WP2: investigate working practices that address tensions and solidarities of intergenerational relationships. Building on a strong tradition of political engagement through women’s coalitional work in NI (e.g. Peace People (est. 1976); NI Women’s Coalition (est. 1996)), develop and deliver workshops with Maiden Voyage Dance that are open to public participation.
WP3 objectives: (i) investigate an archive of women’s theatre and performance in NI as a means of housing a network of intergenerational relationships. Create an audio tour, ‘Holding the Past: An Archival Encounter’, in response to the Linen Hall’s extraORDINARY Women exhibition (2021), facilitating the listener’s engagement with how archives shape the past and as an intergenerational space. (ii) Acquisition of new practice-led research skills and movement methodologies training from supervisor, Aoife McGrath. This training was applied to the project’s 3 work packages, supporting cultural industry/institution collaboration (Maiden Voyage, Linen Hall Library), as well as hands-on engagement for diverse non-scientific audiences. (iii) Application of these new skills to teaching practice through development and delivery of a PaR module for students in Drama (QUB).

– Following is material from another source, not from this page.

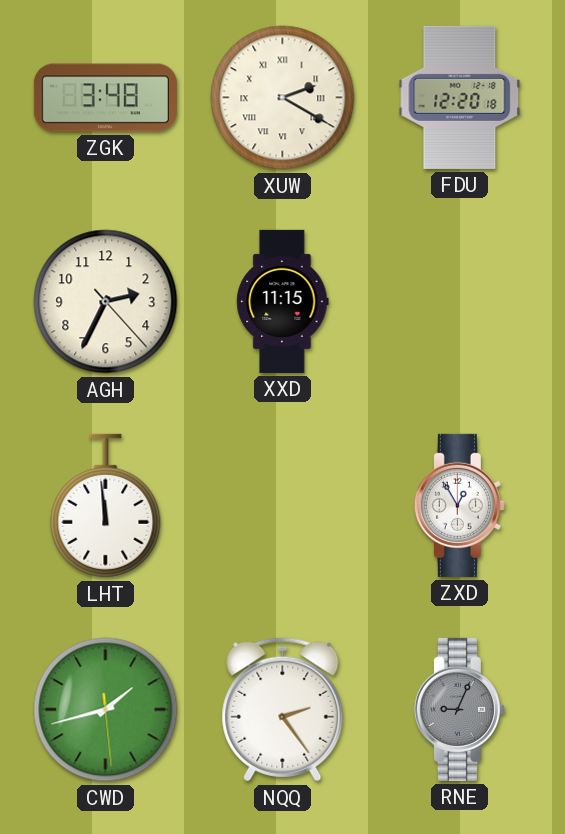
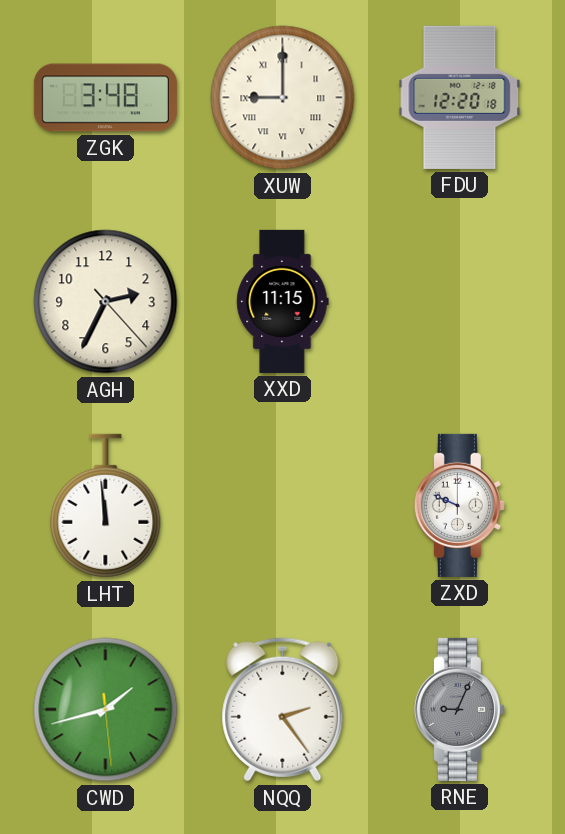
XUW: 2:20 -> 9:00
ZXD: 12:55 -> 9:49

The key finding of the 2021 workshops was that generational differences and tensions are exaggerated, and that they are not insurmountable. Both the 2021 and 2022 workshops underlined the importance of reassessing structures used to tell histories and shape relations. Telling histories (feminist and Northern Irish) through generational models upholds patriarchal structures, sows division, and excludes non-mainstream experiences and narratives. The combination of the overstatement of generations with a model of conflictual binaries (e.g. mother/ daughter, during/after the Troubles) perpetuates conflict and over-simplifies, resulting in the loss of more complex histories. Moreover, within the context of NI, conflictual binaries serve to divert and stall progressive forces for change. Through refusal of both conflictual binaries and linearity, intergenerational and intersectional models generate more complex ways of telling feminist histories. Many participants expressed how empowering it was to express their lived experiences with different generations: ‘[it] feels transformational’.